- **SUPPLIED MATERIAL**
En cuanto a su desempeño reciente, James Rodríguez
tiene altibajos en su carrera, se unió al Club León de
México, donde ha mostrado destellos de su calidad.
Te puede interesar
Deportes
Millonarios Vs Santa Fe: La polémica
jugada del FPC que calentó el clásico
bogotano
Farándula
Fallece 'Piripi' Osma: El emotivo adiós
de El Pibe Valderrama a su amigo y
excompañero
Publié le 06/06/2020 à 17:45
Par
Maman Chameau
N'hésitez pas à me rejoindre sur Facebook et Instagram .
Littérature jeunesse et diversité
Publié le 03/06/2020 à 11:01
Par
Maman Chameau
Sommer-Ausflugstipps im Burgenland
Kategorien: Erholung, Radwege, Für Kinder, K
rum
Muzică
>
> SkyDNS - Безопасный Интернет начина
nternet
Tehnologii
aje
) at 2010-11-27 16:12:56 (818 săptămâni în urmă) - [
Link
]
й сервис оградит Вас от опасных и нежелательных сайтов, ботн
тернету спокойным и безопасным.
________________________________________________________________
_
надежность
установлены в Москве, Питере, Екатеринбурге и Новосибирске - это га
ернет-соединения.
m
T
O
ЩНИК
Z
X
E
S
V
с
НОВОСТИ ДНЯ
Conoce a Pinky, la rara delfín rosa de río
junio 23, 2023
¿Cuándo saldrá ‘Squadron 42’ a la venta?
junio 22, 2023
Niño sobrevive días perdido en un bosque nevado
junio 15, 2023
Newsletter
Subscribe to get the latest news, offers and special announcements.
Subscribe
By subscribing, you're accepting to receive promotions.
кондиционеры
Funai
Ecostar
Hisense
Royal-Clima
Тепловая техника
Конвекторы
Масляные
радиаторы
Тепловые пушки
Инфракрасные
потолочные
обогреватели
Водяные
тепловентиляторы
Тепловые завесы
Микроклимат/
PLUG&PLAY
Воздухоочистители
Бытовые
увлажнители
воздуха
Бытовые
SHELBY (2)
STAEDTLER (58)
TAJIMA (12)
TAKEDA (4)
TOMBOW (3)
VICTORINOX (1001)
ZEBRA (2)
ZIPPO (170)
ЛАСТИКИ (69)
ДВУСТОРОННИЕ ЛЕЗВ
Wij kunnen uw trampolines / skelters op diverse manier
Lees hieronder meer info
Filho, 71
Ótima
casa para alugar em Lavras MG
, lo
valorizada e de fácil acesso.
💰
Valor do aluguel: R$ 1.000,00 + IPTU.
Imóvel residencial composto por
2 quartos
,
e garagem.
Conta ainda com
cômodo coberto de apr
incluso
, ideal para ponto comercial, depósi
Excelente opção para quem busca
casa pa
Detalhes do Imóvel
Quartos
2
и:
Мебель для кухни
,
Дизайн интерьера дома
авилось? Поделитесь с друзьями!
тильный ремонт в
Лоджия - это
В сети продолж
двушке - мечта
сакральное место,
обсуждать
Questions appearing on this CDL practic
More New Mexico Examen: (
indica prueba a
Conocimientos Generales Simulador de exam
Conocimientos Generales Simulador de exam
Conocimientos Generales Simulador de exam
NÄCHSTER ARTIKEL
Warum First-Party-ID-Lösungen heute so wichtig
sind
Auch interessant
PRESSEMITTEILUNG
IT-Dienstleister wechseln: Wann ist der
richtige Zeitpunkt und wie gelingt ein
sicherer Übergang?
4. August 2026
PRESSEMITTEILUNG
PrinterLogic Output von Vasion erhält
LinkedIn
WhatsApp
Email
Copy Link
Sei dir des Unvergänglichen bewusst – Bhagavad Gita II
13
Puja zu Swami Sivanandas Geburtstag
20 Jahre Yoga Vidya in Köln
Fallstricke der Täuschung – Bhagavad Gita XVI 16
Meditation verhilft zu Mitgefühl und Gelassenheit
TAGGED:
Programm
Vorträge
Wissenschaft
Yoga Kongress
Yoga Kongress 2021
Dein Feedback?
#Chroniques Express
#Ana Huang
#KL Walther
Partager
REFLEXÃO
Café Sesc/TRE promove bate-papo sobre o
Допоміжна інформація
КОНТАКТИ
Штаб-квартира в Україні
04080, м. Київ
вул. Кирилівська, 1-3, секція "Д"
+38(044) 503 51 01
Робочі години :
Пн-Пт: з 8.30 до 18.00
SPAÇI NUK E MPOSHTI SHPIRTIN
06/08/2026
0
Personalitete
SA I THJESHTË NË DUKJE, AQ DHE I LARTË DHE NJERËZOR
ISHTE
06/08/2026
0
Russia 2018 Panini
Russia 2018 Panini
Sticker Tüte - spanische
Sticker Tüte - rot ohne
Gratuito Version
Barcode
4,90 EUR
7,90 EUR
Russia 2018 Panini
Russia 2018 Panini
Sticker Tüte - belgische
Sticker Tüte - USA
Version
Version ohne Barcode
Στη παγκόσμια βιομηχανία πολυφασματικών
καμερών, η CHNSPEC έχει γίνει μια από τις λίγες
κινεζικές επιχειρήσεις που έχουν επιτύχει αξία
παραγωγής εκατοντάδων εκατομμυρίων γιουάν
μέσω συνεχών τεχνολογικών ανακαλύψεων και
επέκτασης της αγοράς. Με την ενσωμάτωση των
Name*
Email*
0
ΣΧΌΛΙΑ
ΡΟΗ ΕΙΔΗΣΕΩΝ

- **ACTIVITY**
Give the entries again in full, exactly as they were written above.

- **TASK ANSWER**
En cuanto a su desempeño reciente, James Rodríguez
tiene altibajos en su carrera, se unió al Club León de
México, donde ha mostrado destellos de su calidad.
Te puede interesar
Deportes
Millonarios Vs Santa Fe: La polémica
jugada del FPC que calentó el clásico
bogotano
Farándula
Fallece 'Piripi' Osma: El emotivo adiós
de El Pibe Valderrama a su amigo y
excompañero
Publié le 06/06/2020 à 17:45
Par
Maman Chameau
N'hésitez pas à me rejoindre sur Facebook et Instagram .
Littérature jeunesse et diversité
Publié le 03/06/2020 à 11:01
Par
Maman Chameau
Sommer-Ausflugstipps im Burgenland
Kategorien: Erholung, Radwege, Für Kinder, K
rum
Muzică
>
> SkyDNS - Безопасный Интернет начина
nternet
Tehnologii
aje
) at 2010-11-27 16:12:56 (818 săptămâni în urmă) - [
Link
]
й сервис оградит Вас от опасных и нежелательных сайтов, ботн
тернету спокойным и безопасным.
________________________________________________________________
_
надежность
установлены в Москве, Питере, Екатеринбурге и Новосибирске - это га
ернет-соединения.
m
T
O
ЩНИК
Z
X
E
S
V
с
НОВОСТИ ДНЯ
Conoce a Pinky, la rara delfín rosa de río
junio 23, 2023
¿Cuándo saldrá ‘Squadron 42’ a la venta?
junio 22, 2023
Niño sobrevive días perdido en un bosque nevado
junio 15, 2023
Newsletter
Subscribe to get the latest news, offers and special announcements.
Subscribe
By subscribing, you're accepting to receive promotions.
кондиционеры
Funai
Ecostar
Hisense
Royal-Clima
Тепловая техника
Конвекторы
Масляные
радиаторы
Тепловые пушки
Инфракрасные
потолочные
обогреватели
Водяные
тепловентиляторы
Тепловые завесы
Микроклимат/
PLUG&PLAY
Воздухоочистители
Бытовые
увлажнители
воздуха
Бытовые
SHELBY (2)
STAEDTLER (58)
TAJIMA (12)
TAKEDA (4)
TOMBOW (3)
VICTORINOX (1001)
ZEBRA (2)
ZIPPO (170)
ЛАСТИКИ (69)
ДВУСТОРОННИЕ ЛЕЗВ
Wij kunnen uw trampolines / skelters op diverse manier
Lees hieronder meer info
Filho, 71
Ótima
casa para alugar em Lavras MG
, lo
valorizada e de fácil acesso.
💰
Valor do aluguel: R$ 1.000,00 + IPTU.
Imóvel residencial composto por
2 quartos
,
e garagem.
Conta ainda com
cômodo coberto de apr
incluso
, ideal para ponto comercial, depósi
Excelente opção para quem busca
casa pa
Detalhes do Imóvel
Quartos
2
и:
Мебель для кухни
,
Дизайн интерьера дома
авилось? Поделитесь с друзьями!
тильный ремонт в
Лоджия - это
В сети продолж
двушке - мечта
сакральное место,
обсуждать
Questions appearing on this CDL practic
More New Mexico Examen: (
indica prueba a
Conocimientos Generales Simulador de exam
Conocimientos Generales Simulador de exam
Conocimientos Generales Simulador de exam
NÄCHSTER ARTIKEL
Warum First-Party-ID-Lösungen heute so wichtig
sind
Auch interessant
PRESSEMITTEILUNG
IT-Dienstleister wechseln: Wann ist der
richtige Zeitpunkt und wie gelingt ein
sicherer Übergang?
4. August 2026
PRESSEMITTEILUNG
PrinterLogic Output von Vasion erhält
LinkedIn
WhatsApp
Email
Copy Link
Sei dir des Unvergänglichen bewusst – Bhagavad Gita II
13
Puja zu Swami Sivanandas Geburtstag
20 Jahre Yoga Vidya in Köln
Fallstricke der Täuschung – Bhagavad Gita XVI 16
Meditation verhilft zu Mitgefühl und Gelassenheit
TAGGED:
Programm
Vorträge
Wissenschaft
Yoga Kongress
Yoga Kongress 2021
Dein Feedback?
#Chroniques Express
#Ana Huang
#KL Walther
Partager
REFLEXÃO
Café Sesc/TRE promove bate-papo sobre o
Допоміжна інформація
КОНТАКТИ
Штаб-квартира в Україні
04080, м. Київ
вул. Кирилівська, 1-3, секція "Д"
+38(044) 503 51 01
Робочі години :
Пн-Пт: з 8.30 до 18.00
SPAÇI NUK E MPOSHTI SHPIRTIN
06/08/2026
0
Personalitete
SA I THJESHTË NË DUKJE, AQ DHE I LARTË DHE NJERËZOR
ISHTE
06/08/2026
0
Russia 2018 Panini
Russia 2018 Panini
Sticker Tüte - spanische
Sticker Tüte - rot ohne
Gratuito Version
Barcode
4,90 EUR
7,90 EUR
Russia 2018 Panini
Russia 2018 Panini
Sticker Tüte - belgische
Sticker Tüte - USA
Version
Version ohne Barcode
Στη παγκόσμια βιομηχανία πολυφασματικών
καμερών, η CHNSPEC έχει γίνει μια από τις λίγες
κινεζικές επιχειρήσεις που έχουν επιτύχει αξία
παραγωγής εκατοντάδων εκατομμυρίων γιουάν
μέσω συνεχών τεχνολογικών ανακαλύψεων και
επέκτασης της αγοράς. Με την ενσωμάτωση των
Name*
Email*
0
ΣΧΌΛΙΑ
ΡΟΗ ΕΙΔΗΣΕΩΝ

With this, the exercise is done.